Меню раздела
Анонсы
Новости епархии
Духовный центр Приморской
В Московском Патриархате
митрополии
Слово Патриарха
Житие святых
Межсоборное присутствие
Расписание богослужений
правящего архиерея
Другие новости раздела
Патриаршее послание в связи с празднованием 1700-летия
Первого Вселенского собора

--------------------------------------------------

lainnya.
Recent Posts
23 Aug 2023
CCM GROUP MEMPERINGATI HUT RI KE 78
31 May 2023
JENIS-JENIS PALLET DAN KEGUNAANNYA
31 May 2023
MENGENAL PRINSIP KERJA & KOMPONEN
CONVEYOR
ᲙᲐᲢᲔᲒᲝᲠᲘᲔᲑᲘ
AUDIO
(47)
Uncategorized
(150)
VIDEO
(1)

--------------------------------------------------

ASSIGNMENT :: If a line of the records above holds the word "раздела", show it.

RESULT FOR THIS EXERCISE ::
Меню раздела
Другие новости раздела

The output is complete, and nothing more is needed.